▸ **Assigned task**:
What you return should be the lines from the one with "X250BT from Denon" through the one with "distribute $120 million" in the data below, reproduced exactly with both ends, and no pictures at all.
********
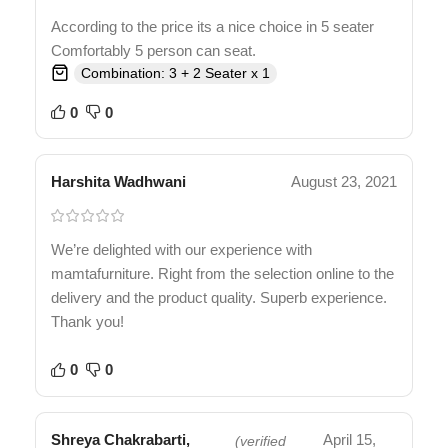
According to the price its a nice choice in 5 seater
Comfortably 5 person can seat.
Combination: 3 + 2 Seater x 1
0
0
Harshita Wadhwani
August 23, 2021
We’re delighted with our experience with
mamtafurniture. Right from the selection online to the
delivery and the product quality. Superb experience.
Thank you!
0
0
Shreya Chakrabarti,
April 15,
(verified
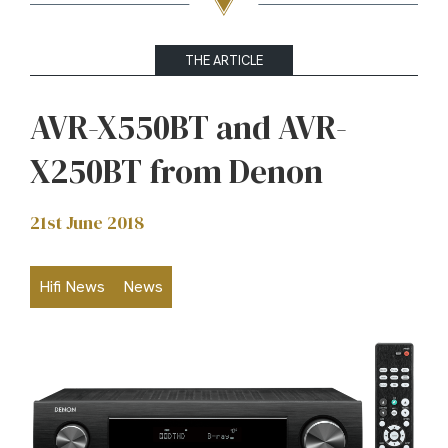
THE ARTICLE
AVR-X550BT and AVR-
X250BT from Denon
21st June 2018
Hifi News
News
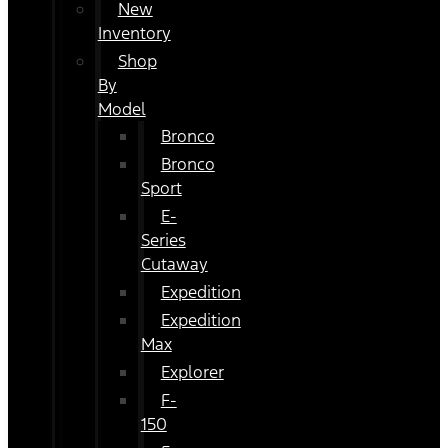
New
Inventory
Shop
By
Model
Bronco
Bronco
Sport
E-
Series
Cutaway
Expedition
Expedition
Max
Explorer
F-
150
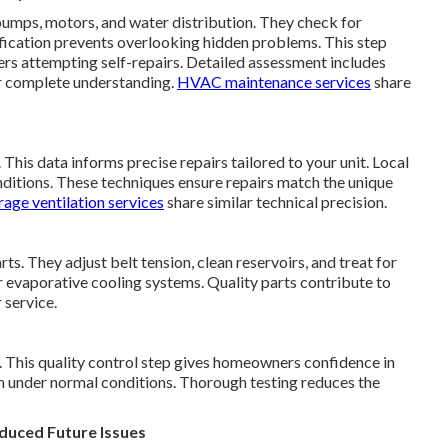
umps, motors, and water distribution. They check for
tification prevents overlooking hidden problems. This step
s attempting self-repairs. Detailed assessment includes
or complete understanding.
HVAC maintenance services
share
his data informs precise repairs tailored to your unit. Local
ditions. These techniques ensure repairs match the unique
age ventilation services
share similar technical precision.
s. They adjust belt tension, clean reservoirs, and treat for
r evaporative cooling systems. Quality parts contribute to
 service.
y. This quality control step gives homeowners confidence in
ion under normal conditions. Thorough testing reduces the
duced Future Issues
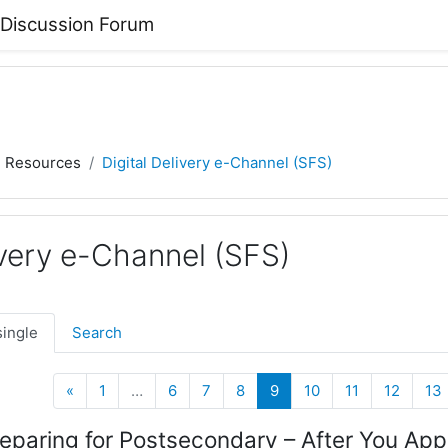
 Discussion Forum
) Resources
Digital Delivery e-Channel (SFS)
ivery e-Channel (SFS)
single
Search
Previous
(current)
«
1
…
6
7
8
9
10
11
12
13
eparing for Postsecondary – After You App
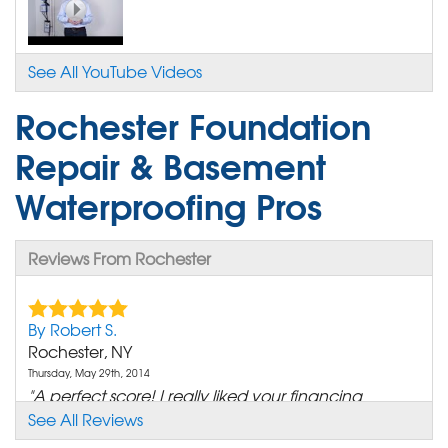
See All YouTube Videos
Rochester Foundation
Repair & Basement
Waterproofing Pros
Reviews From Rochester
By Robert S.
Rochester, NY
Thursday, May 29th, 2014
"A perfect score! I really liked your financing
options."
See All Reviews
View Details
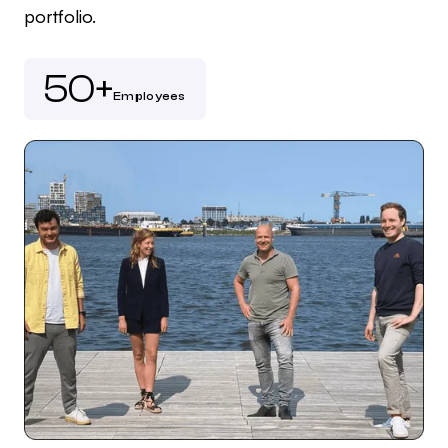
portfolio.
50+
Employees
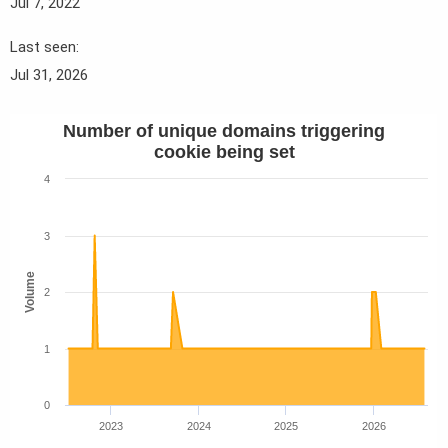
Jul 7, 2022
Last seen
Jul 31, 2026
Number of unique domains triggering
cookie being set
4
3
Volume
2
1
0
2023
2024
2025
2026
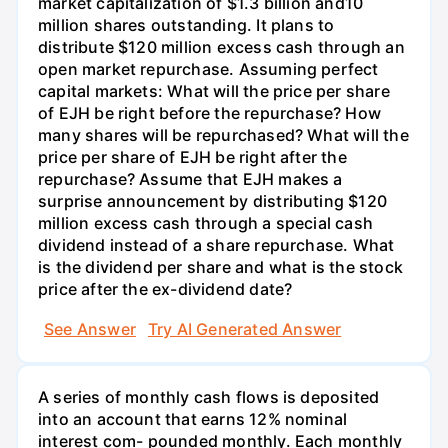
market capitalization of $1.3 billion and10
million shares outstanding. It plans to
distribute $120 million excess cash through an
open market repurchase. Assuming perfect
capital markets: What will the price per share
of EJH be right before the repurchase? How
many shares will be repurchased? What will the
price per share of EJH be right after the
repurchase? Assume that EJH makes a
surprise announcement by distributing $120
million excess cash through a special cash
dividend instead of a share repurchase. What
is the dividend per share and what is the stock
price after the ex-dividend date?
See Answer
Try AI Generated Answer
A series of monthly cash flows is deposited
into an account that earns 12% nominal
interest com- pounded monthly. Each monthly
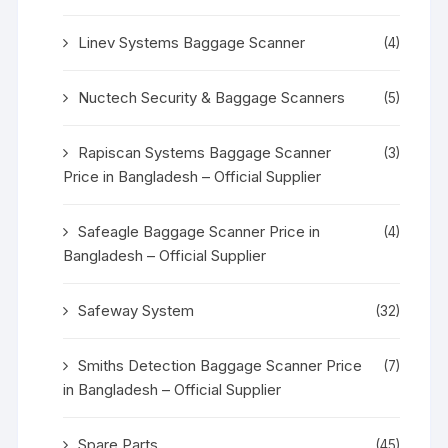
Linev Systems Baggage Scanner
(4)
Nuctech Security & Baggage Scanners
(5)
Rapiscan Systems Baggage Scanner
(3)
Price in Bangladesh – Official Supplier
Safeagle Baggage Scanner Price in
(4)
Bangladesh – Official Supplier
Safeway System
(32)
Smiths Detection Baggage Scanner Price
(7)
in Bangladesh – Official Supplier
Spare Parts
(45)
********
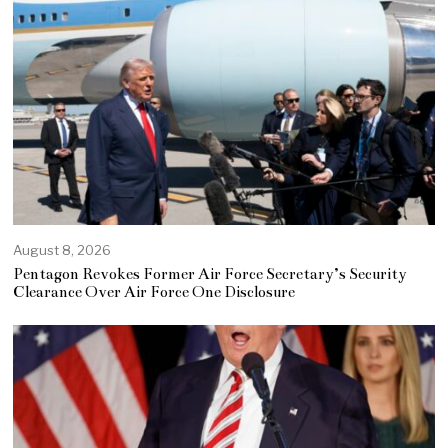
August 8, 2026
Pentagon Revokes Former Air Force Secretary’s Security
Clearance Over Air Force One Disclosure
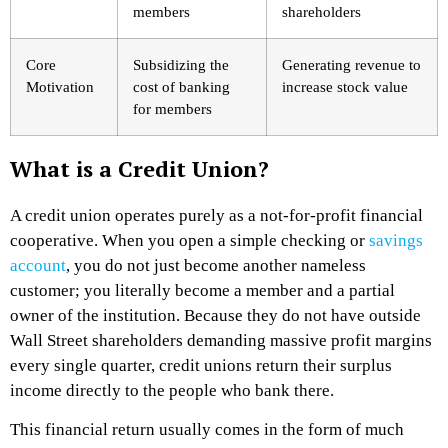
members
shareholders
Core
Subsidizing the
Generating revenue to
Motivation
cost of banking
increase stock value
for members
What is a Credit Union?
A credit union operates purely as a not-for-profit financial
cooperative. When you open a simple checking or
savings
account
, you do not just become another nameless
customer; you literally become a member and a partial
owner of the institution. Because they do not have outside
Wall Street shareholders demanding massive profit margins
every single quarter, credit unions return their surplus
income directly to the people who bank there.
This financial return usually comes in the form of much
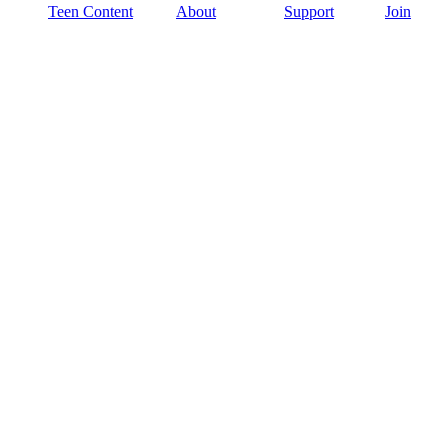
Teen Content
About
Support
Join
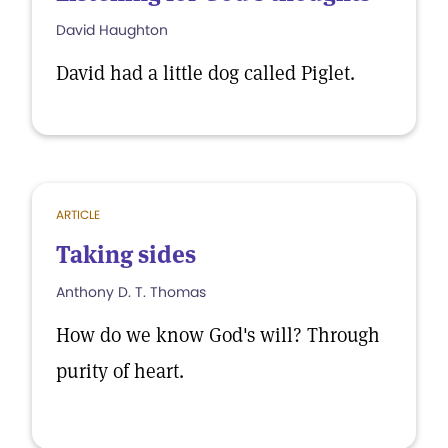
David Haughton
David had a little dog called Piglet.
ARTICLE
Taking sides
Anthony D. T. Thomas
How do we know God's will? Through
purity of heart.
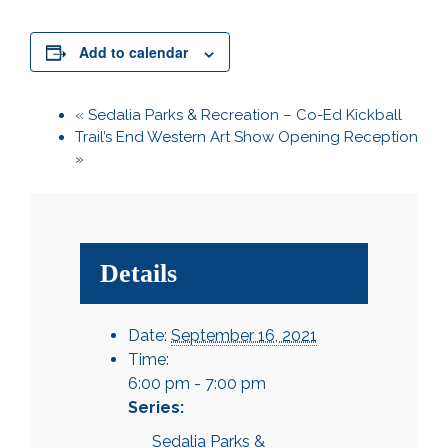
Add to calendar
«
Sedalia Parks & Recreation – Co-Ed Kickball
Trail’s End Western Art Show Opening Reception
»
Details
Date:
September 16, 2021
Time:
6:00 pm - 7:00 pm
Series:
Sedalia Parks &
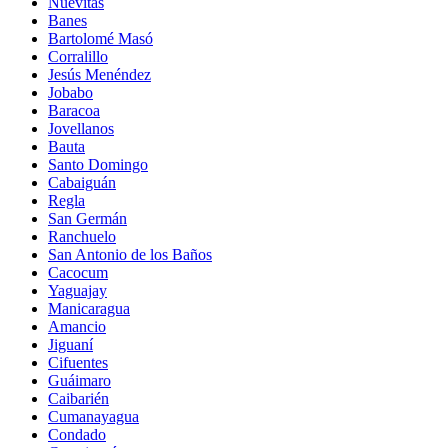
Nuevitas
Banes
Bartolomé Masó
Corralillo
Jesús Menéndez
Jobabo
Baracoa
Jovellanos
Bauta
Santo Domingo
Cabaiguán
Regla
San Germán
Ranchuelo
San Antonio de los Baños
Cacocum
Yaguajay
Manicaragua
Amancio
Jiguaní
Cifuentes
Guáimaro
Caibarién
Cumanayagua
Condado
********
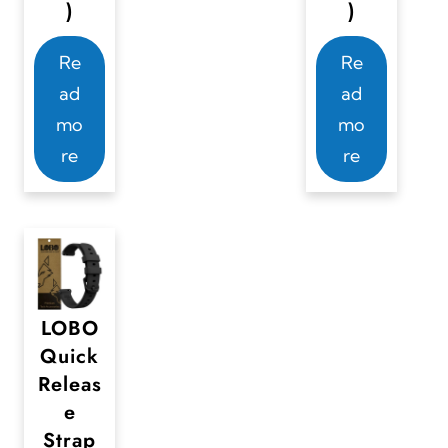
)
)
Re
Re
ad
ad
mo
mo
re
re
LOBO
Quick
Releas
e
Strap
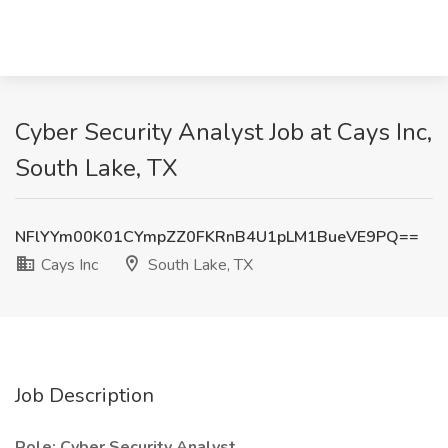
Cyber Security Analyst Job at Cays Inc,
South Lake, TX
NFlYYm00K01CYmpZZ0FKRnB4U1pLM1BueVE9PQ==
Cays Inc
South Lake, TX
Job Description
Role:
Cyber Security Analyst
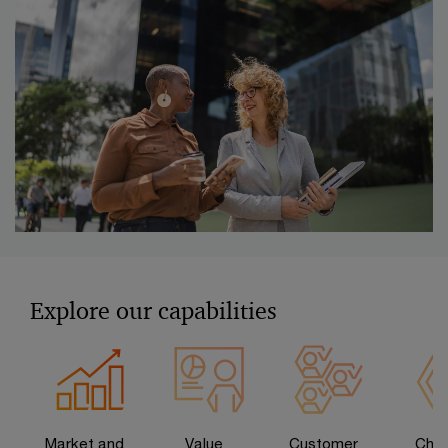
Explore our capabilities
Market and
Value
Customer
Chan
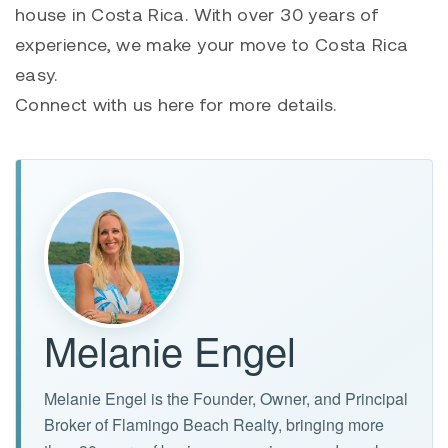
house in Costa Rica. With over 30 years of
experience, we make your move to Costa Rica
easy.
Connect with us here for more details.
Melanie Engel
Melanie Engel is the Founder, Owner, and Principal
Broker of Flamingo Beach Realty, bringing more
********
▸ **Completed task**:
X250BT from Denon
21st June 2018
Hifi News
News
New
Inventory
Shop
By
Model
Bronco
Bronco
Sport
E-
Series
Cutaway
Expedition
Expedition
Max
Explorer
F-
150
umps, motors, and water distribution. They check for
tification prevents overlooking hidden problems. This step
s attempting self-repairs. Detailed assessment includes
or complete understanding.
HVAC maintenance services
share
his data informs precise repairs tailored to your unit. Local
ditions. These techniques ensure repairs match the unique
age ventilation services
share similar technical precision.
s. They adjust belt tension, clean reservoirs, and treat for
r evaporative cooling systems. Quality parts contribute to
 service.
y. This quality control step gives homeowners confidence in
ion under normal conditions. Thorough testing reduces the
duced Future Issues
 Discussion Forum
) Resources
Digital Delivery e-Channel (SFS)
ivery e-Channel (SFS)
single
Search
Previous
(current)
«
1
…
6
7
8
9
10
11
12
13
eparing for Postsecondary – After You App
See All YouTube Videos
Rochester Foundation
Repair & Basement
Waterproofing Pros
Reviews From Rochester
By Robert S.
Rochester, NY
Thursday, May 29th, 2014
"A perfect score! I really liked your financing
options."
See All Reviews
View Details
portfolio.
50+
Employees
Jul 7, 2022
Last seen
Jul 31, 2026
Number of unique domains triggering
cookie being set
4
3
Volume
2
1
0
2023
2024
2025
2026
market capitalization of $1.3 billion and10
million shares outstanding. It plans to
distribute $120 million excess cash through an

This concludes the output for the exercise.